SEs and toxic shock syndrome toxin-1 were originally identified and characterized in S. aureus [18]. Five different types of classical SE genes (sea, seb, sec, sed, and see) had been identified and 19 new types of SEs (seg through sely) have been reported in S. aureus [18]. Although SE genes have frequently been studied in coagulase-positive S. aureus, recent studies demonstrated that classical and newer enterotoxin genes were also carried by CoNS [193637]. In addition, it has been reported that staphylococcal skin colonization and superficial infection were highly correlated with the presence of some of the SEs, possibly through the immunomodulatory activity of the enterotoxins [38]. In the present study, most of the canine-associated S. schleiferi isolates carried SE genes, especially the newer SEs. Of note, 16 of the 21 S. schleiferi strains (76.2%) were positive for selm gene. The enterotoxin gene clusters (egc locus) have been known to harbor several SE genes (seg, sei, selm, seln, and selo) together in staphylococci [37]. In line with this report, 10/16 selm-positive S. schleiferi strains (62.5%) were also positive for seg, sei, seln, or selo (Table 2). Although the enterotoxin genes were found in S. schleiferi strains regardless of disease status or antimicrobial resistance phenotypes, it might be still possible that the immunomodulatory/superantigenic activities of the SEs contribute virulence of the MRSS isolates in combination with enhanced biofilm formation and MDR phenotype.

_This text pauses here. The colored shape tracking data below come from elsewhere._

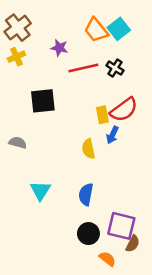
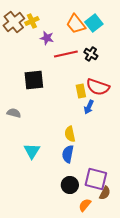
yellow cross: (16, 57) -> (32, 21), moved
red semicircle: (124, 110) -> (98, 87), turned 55
yellow semicircle: (88, 149) -> (70, 134), moved
orange semicircle: (107, 259) -> (85, 205), turned -88

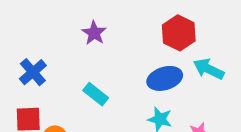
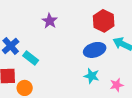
cyan rectangle: (96, 94) -> (31, 58), moved

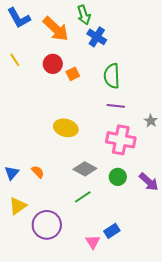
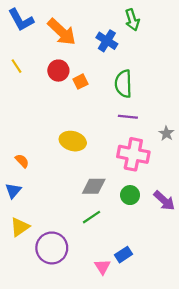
green arrow: (84, 15) -> (132, 20), moved
gray diamond: (85, 169) -> (94, 186), turned -30
orange semicircle: (38, 172) -> (22, 161), moved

We recognize that there are some limitations in the current investigation. Due to the limited sample size, we examined a relatively small number of staphylococcal isolates and phenotypes. Moreover, genetic factors associated with enhanced biofilm formation in MRSS isolates were not defined in the present studies. Nonetheless, in conclusion, our results provide important information on the prevalence of S. schleiferi among CoPS and CoNS in healthy dogs and dogs with otitis externa. The widespread presence of SCCmec type V among MRSS and MRSP also suggests that the SCCmec type V could have disseminated between CoPS and CoNS, particularly between S. pseudintermedius and S. schleiferi. In addition, increased level of MDR phenotype as well as higher level of biofilm formation was observed in MRSS compared to the MSSS isolates. Finally, this is the first study to report the prevalence of S. schleiferi among dogs in Korea, particularly MRSS which harbor SCCmec type V.